A Catholic Monthly Magazine

St Charles Borromeo – 4 November

By Fr Mervyn Duffy SM

St Charles Borromeo was the child of a rich and powerful family. His career in the church was given a huge boost by having his uncle being made Pope. After such a beginning, he may have been expected to be a self-serving, indulgent clerical non-entity, but instead he became a major force for reform.

Charles was born in Italy on 2 October 1538, which meant that the events and effects of the Protestant Reformation were the background to his life. His father was a Count and his mother, Margaret, was part of the Medici family. Charles was the second son, so his older brother, Frederico, would inherit the title and Charles, who had a slight speech impediment, was expected to find a role within the Church.

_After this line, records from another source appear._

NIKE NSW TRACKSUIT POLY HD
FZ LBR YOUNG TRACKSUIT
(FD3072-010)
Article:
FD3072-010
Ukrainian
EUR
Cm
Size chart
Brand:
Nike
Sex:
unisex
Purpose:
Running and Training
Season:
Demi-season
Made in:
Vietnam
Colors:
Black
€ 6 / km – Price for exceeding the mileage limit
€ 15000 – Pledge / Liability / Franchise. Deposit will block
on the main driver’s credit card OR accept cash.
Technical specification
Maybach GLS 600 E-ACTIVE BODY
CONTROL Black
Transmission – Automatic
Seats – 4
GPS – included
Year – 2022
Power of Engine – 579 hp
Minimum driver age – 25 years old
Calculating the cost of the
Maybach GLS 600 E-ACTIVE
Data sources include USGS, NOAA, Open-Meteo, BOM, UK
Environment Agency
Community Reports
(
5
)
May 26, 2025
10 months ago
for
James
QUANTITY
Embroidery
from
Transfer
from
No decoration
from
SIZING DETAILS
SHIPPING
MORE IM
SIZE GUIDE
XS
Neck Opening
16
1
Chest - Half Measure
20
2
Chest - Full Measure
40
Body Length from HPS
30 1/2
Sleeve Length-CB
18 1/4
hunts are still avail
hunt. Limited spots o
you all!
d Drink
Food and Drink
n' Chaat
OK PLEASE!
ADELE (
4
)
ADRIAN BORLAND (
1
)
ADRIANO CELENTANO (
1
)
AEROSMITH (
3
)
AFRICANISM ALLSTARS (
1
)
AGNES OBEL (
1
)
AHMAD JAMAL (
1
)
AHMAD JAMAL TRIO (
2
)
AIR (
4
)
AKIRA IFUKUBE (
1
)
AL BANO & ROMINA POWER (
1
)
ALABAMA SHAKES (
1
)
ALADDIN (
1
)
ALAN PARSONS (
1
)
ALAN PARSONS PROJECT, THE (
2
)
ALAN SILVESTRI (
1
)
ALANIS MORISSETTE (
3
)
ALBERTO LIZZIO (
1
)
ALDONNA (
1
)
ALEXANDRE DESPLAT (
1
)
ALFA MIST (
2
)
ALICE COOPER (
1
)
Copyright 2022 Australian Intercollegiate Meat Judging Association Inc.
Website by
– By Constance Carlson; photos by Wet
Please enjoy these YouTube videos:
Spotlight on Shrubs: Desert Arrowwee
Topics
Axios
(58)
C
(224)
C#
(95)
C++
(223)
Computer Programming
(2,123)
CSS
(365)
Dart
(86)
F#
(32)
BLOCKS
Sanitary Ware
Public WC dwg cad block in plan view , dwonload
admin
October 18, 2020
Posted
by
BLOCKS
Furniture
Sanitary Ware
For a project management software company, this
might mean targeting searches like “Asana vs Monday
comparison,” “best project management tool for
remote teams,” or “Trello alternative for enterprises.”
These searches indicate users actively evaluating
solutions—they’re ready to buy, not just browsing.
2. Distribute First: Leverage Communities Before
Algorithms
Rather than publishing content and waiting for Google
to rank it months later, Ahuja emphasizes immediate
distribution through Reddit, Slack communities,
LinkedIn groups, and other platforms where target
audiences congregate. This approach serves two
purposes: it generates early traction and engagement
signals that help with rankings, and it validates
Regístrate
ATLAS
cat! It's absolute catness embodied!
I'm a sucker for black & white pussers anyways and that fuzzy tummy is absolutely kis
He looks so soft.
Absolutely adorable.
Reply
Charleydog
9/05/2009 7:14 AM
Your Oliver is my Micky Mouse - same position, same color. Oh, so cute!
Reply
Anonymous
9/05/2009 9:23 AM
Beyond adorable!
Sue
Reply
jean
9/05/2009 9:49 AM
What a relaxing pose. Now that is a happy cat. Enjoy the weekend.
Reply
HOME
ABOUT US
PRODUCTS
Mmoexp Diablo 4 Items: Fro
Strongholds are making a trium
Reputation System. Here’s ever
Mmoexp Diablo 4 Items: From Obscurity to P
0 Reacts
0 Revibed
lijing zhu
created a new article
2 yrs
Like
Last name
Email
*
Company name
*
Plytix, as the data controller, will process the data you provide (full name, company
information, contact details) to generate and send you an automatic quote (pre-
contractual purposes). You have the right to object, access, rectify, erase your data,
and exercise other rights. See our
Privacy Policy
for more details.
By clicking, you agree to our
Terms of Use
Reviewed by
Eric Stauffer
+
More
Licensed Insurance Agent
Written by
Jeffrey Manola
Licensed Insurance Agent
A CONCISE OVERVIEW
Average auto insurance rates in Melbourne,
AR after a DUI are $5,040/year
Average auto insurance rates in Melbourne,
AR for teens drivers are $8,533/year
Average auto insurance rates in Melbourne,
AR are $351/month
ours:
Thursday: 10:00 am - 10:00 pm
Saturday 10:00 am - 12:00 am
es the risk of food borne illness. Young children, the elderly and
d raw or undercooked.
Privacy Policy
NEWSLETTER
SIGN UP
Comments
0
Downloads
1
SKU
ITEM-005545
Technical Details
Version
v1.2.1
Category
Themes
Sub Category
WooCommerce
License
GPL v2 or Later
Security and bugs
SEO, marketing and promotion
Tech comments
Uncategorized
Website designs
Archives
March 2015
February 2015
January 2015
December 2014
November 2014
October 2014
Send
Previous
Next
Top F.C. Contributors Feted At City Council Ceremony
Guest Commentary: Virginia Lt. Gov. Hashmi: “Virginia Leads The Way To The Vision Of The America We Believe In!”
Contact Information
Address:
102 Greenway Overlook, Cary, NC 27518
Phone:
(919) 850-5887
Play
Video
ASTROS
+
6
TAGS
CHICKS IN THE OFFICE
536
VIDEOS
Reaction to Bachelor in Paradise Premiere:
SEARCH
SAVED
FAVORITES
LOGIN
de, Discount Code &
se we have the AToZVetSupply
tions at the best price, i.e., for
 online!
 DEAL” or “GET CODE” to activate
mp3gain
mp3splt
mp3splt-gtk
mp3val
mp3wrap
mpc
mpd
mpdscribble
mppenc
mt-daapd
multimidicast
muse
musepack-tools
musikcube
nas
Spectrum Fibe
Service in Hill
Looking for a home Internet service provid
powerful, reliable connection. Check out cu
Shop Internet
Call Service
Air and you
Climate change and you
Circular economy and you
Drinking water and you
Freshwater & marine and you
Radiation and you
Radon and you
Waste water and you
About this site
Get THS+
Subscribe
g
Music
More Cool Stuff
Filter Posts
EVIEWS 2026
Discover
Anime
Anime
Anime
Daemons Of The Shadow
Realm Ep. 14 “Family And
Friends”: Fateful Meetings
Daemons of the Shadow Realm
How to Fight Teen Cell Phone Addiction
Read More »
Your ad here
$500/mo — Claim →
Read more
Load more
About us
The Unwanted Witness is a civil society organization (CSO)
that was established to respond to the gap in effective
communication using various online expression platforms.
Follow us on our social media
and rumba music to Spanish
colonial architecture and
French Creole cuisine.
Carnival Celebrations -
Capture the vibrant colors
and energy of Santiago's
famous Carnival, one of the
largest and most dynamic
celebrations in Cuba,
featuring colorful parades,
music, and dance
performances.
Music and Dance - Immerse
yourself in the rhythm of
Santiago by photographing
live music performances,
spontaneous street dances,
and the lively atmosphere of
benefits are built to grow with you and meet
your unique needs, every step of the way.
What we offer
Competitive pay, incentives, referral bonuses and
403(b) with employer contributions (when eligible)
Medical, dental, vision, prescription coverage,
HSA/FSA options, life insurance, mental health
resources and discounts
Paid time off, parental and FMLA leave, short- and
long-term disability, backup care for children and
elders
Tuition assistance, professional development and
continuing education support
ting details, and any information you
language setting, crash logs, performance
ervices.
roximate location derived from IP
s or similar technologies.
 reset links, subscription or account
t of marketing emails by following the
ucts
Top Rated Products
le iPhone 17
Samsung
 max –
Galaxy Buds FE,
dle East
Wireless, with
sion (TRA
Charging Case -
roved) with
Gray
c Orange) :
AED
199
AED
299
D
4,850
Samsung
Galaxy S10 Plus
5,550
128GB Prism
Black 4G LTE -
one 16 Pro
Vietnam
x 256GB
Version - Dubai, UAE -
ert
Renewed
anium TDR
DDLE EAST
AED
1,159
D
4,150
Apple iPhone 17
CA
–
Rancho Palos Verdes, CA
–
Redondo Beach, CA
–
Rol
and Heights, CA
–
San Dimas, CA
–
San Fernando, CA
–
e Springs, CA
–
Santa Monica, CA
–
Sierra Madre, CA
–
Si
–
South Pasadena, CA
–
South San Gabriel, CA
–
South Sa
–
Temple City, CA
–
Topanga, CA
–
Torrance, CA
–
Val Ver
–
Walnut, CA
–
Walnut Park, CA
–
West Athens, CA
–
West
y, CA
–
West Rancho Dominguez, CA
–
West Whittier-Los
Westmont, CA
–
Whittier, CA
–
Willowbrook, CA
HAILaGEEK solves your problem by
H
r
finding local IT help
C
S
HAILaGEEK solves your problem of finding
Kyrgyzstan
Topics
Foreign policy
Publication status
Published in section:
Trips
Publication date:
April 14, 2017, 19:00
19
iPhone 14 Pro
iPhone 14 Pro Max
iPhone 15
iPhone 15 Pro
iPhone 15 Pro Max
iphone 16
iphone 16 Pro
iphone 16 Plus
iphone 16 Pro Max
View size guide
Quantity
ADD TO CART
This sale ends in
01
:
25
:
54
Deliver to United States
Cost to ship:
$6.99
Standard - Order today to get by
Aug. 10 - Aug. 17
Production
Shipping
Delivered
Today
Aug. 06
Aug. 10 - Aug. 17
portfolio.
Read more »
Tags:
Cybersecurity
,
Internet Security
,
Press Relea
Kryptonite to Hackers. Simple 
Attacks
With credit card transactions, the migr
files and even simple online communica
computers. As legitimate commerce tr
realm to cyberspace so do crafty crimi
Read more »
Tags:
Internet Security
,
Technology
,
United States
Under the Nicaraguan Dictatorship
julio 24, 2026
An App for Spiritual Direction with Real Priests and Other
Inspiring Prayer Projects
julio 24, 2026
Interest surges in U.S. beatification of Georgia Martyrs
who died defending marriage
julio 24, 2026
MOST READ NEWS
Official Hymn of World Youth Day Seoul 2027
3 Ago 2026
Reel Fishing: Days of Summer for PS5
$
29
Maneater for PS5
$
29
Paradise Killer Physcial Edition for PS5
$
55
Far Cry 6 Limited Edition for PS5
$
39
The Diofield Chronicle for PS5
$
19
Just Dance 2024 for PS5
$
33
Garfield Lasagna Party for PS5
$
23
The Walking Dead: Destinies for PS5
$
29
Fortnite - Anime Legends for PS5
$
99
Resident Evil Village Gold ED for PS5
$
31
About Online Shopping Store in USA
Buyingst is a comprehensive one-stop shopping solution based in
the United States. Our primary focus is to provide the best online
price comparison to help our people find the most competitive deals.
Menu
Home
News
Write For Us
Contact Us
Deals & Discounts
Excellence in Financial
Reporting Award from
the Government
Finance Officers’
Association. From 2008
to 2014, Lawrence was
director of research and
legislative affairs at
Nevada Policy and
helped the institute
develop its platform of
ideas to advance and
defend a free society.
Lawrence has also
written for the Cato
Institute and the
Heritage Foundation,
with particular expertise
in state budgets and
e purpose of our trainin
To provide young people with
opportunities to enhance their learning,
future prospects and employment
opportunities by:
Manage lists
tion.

Portrait of Carolus Borromeus, by Carlo Dolci,1659

He took the tonsure (became a cleric in minor orders) at the age of 12, and was given the income from a rich Benedictine abbey by his paternal uncle, and he went off to study Law (church & civil) at the University of Pavia. Despite various family commitments he completed a doctorate by the age of 21. Just over a fortnight after he was awarded his doctorate, on Christmas Day 1859, his uncle Giovanni Angelo Medici was elected as Pope Pius IV. 

Charles was summoned to Rome to be part of the papal household and administration. Almost straight away, on 31 January 1860, Pope Pius appointed Charles as a Cardinal. It is a meteoric rise to power and position. He went from university student to one of the top positions in the church while still a layman. He was involved in the running of the Papal States, was appointed supervisor of the Franciscans, the Carmelites and the Knights of Malta and administrator of the vacant diocese of Milan.

He played a significant role in the diplomatic efforts to get the Council of Trent re-started in 1562 after it had been suspended for ten years, and he took on the Council’s vision of a church needing reform. Later that year, his elder brother Frederico, died suddenly and his relatives wanted Charles to take over as head of the family, get married and ensure the family line continued. They even got the Pope to agree to the idea. Charles upset their plans by secretly being ordained as a priest. Seeing that he was determined to have an ecclesiastical career, the Pope promptly had him consecrated as a Bishop and appointed him Archbishop of Milan, a diocese with over 3,000 clergy and a population of more than 800,000 Catholics.

Borromeo family coat of arms with the motto ‘Humylitas’

Charles worked on implementing the reforms of the Council of Trent, the Catechism, the Missal and the Breviary. He also reformed the diocese of Milan, initially working from Rome but, after his uncle died in 1566, he was able to move to his diocese. He set up the Confraternity of Christian Doctrine (CCD) to teach the faith to children, which was to be the inspiration for a world-wide Sunday School movement. He established seminaries, colleges, and communities for the education of candidates for priesthood. 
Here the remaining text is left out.